# Removal of very stubborn broken water pump bolt.



## Varn (Jan 6, 2004)

Decided to remove timing case cover an remove the broken water pump bolt.

I have taken everything apart. Went pretty smooth. To my surprise the oil pan came of completely and did not hang up. It just fell off once I got the gasket loose. I was expecting to have to raise the engine. Like I said everything went very smooth and easy. That is until I got to the root of the problem, that broken water pump bolt. 

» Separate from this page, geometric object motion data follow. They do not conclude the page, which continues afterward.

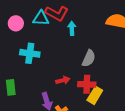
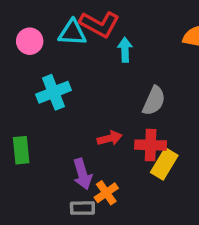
cyan cross: (30, 53) -> (53, 92), turned -30

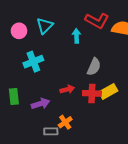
red L-shape: (99, 24) -> (97, 21), moved
cyan triangle: (72, 33) -> (45, 26), turned -48
yellow rectangle: (164, 164) -> (108, 91), moved, turned 30
purple arrow: (82, 174) -> (41, 104), moved, turned -90

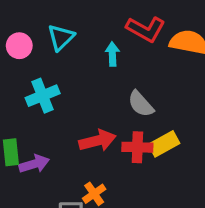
gray semicircle: (94, 67) -> (141, 104), turned 114
red arrow: (67, 89) -> (97, 141), size x1.5
purple arrow: (41, 104) -> (34, 164), moved

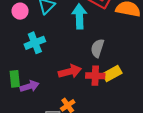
cyan arrow: (112, 54) -> (79, 16), size x1.6
gray semicircle: (141, 104) -> (97, 48), turned 60

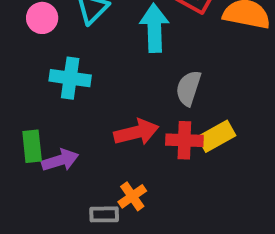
cyan cross: (35, 43) -> (70, 78), turned 30

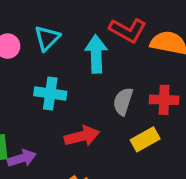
cyan cross: (70, 78) -> (50, 93), moved
red cross: (184, 140) -> (164, 100), moved

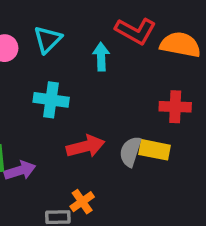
cyan arrow: (96, 54) -> (101, 57), size x0.7
gray semicircle: (123, 101) -> (130, 152), moved
yellow rectangle: (145, 139) -> (155, 150), turned 40

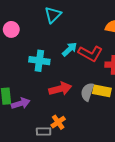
red L-shape: (136, 31) -> (90, 53), moved
cyan triangle: (48, 39) -> (53, 15), moved
cyan arrow: (101, 57) -> (70, 49), moved, turned 49

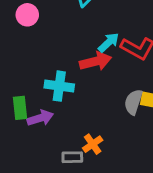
cyan cross: (39, 61) -> (59, 86), moved
red arrow: (60, 89) -> (96, 61), moved

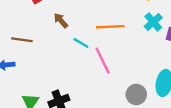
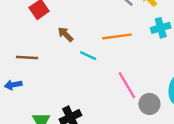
cyan cross: (153, 22) -> (161, 28), turned 30
pink line: (103, 61) -> (127, 85), moved

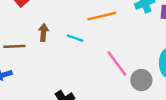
brown arrow: (65, 34) -> (43, 33), moved, turned 56

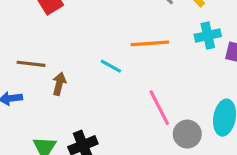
brown arrow: (43, 33) -> (59, 84), moved

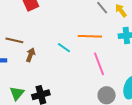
pink line: (159, 108) -> (99, 64), moved

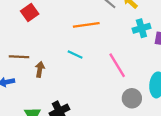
orange line: (90, 36) -> (86, 25), moved

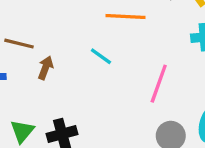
pink line: (117, 65) -> (159, 84), turned 40

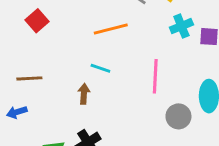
brown arrow: (45, 68) -> (84, 94), moved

It was broken off flush with the block so I could not use a stud remover to grab it and pull it out. I hit the broken bolt with a flat ended punch and hammer hoping to break the threads free. I drilled it for an easy out extraction. Soaked it with PB Blaster. No luck. Was afraid to really put the torque on it for fear of breaking off the easy out. Didn't want that problem. So I drilled it bigger and tried a larger easy out. No luck. It's like that broken bolt and the block have become one. I then used a larger drill slightly smaller than the thread minor diameter thinking that I could get the wall thin enough to be able to get a small punch or chisel in there and bend the thin wall of the bolt inward until I could grab it with needle nose pliers and pull it out. (I have used this method many times when the easy out method did not work and it has always worked.) But, no luck here either. The bolt threads are fused to the block.

What can I do now? Can I run a proper size tap down that hole and hope to clean out what's left of the bolt threads? Or, can I drill it out and install an insert? Is there room in the surrounding wall to put in an insert without cutting into some cavity? I am going to get a metric tap and try that first. What size and number of threads (per inch or per mm) is that bolt? It's the larger water pump bolt. The threads measure 0.307-inch, which is a little less that 8 mm. Must be an 8 mm thread.


----------



## non-racerX (Jan 29, 2004)

Did you ever get this problem resolved? If so, how did you end up doing it?


----------